Bifrost-1: Bridging Multimodal LLMs and Diffusion Models with Patch-level CLIP Latents
Han Lin, Jaemin Cho, Amir Zadeh, Chuan Li, Mohit Bansal

TL;DR
Bifrost-1 introduces a unified framework that efficiently combines pretrained multimodal LLMs and diffusion models using patch-level CLIP image embeddings, enabling high-quality controllable image generation without extensive retraining.
Contribution
The paper proposes a novel method that bridges pretrained multimodal LLMs and diffusion models via patch-level CLIP latents, reducing training costs and preserving reasoning abilities.
Findings
Achieves high-fidelity controllable image generation.
Performs comparably or better than previous methods.

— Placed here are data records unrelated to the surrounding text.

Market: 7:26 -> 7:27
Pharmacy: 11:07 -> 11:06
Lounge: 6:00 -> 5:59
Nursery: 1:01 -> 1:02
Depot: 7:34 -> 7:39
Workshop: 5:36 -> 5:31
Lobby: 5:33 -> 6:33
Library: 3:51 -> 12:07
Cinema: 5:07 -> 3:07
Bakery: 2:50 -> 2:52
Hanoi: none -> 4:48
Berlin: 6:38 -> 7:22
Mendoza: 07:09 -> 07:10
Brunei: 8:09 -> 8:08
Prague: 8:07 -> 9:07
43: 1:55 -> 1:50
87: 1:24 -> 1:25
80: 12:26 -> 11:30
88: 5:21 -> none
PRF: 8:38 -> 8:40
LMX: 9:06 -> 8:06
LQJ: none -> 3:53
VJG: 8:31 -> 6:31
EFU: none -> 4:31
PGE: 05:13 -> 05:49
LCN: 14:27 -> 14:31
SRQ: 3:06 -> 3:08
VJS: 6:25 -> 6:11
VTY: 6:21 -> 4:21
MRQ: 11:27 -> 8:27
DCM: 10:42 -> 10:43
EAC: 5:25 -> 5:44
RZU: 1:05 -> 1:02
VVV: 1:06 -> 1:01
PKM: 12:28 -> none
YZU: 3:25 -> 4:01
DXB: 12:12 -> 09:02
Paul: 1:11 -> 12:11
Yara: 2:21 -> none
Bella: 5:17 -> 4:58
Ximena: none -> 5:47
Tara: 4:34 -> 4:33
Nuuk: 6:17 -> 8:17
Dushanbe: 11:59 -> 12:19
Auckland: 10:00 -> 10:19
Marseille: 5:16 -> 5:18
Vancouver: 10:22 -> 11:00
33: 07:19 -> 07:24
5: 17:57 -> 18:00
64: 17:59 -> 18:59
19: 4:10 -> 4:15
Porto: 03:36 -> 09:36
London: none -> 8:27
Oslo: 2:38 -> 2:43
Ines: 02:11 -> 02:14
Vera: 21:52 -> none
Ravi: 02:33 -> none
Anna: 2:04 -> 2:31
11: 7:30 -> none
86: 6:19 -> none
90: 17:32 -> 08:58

Requires substantially less training compute.
Abstract
There is growing interest in integrating high-fidelity visual synthesis capabilities into large language models (LLMs) without compromising their strong reasoning capabilities. Existing methods that directly train LLMs or bridge LLMs and diffusion models usually suffer from costly training since the backbone LLMs have not seen image representations during pretraining. We present Bifrost-1, a unified framework that bridges pretrained multimodal LLMs (MLLMs) and diffusion models using patch-level CLIP image embeddings as latent variables, which are natively aligned with the MLLM's CLIP visual encoder. These patch-level image embeddings are integrated into the diffusion model with a lightweight adaptation of its ControlNet. To retain the original multimodal reasoning capabilities of MLLMs, we equip the MLLM with a visual generation branch initialized from the original MLLM parameters when…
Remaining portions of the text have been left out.